Finally I'm to the point in the project I like the most, constructing the new cabinet that will house the sink and the cooktop. Last year while cruising through one of the local Habitat ReStores I came across a corian countertop with a single sink built in for 90 bucks. It was quite long which was a plus since that would give me extra material to work with. It came home and sat out on the back deck for many months till this last week when I put it on sawhorses and started to cut it down to size.
Using the dish rack to figure out where to make the cuts. I didnt want the oven door to be too close or too far.
Once the top was cut down to about 64" long, I made a cut to decrease the depth down to 28" from its existing 32" dimension. It's not that I wouldn't love to have it that deep, but we are talking Airstreams and they are fairly narrow so I had to make some adjustments for that. I will use the cutoff for part of the backsplash.

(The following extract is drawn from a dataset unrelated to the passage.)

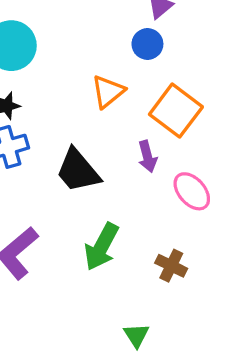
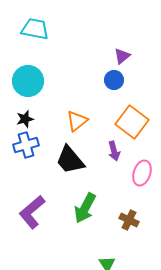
orange triangle: (108, 92) -> (77, 121), moved
pink ellipse: (192, 191) -> (142, 173), turned 60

This counter had a 3 layer edge, so I took two strips of cutoff corian and glued it up to the raw edge nearest the door. I then cut it straight with the tracksaw and routed a new edge. I also trimmed the front edge about 1/4" and routed that as well as there were some dings from moving it around. If I didn't mention it, corian is pretty heavy and this counter was pretty large before cutting.
Inside the trailer, I decided to construct a support for the top that would be independent of the cabinet. I learned from working the bathroom last year that you cant build a cabinet whole and then bring it inside and sit it down like you would in a house. Not enough room and nothing is square and too many "things" to build around. In this case, I have to work around the heater, the water connections and the inner wheel fender.
The original counter was at 36" high so that is where this one is as well. I am using some scrap 3/4" ply that is tied to the back wall with aluminum tabs riveted in and screwed to the bottom of the wood. It is also supported with two vertical members screwed down to the subfloor. The existing partition that the oven sits in supports the right side and it will be supported in the front on each corner and in the middle.
See what I mean, lots of "crap" to work around:
We will be mounting a new microwave underneath the counter, right above the heater and below the cooktop. I understand that heat could be an issue if the furnace is in use, but I doubt that we will be doing much camping in really cold weather and at some point you have to make design considerations due to existing space. In other words, there's no other place to put it and have some storage for pots and pans. So the next step will be to create an inner platform for the oven as well as wire in an outlet under the cabinet. I'll also create a floor above the heating duct on the right side for storage and to keep it all neat.
I wasn't sure what to make the outside of the cabinet with, I had thought of using some sort of birch veneer ply. I'm pretty much over rotary cut red oak which is what you see in most of the big box stores. So last week I went to the local lumber yard, Yukon Lumber in Norfolk to see what they had. As it turns out, they had two sheets of 1/2" straight cut cherry veneer ply sitting in the shed that I fell in love with. For those folks that are unfamiliar with how plywood is made, rotary sliced veneer is similar to how a pencil sharpener cuts, the log is rolled and a thin continuous veneer is sliced off. Unfortunately, the grain doesn't look like solid stock, the grain is exaggerated, it looks like plywood. Plain sawn or straight cut slices are like cutting a piece of cheese, each narrow slice is then glued together to make the veneer. Looks much more natural as if you glued several boards together to make a panel.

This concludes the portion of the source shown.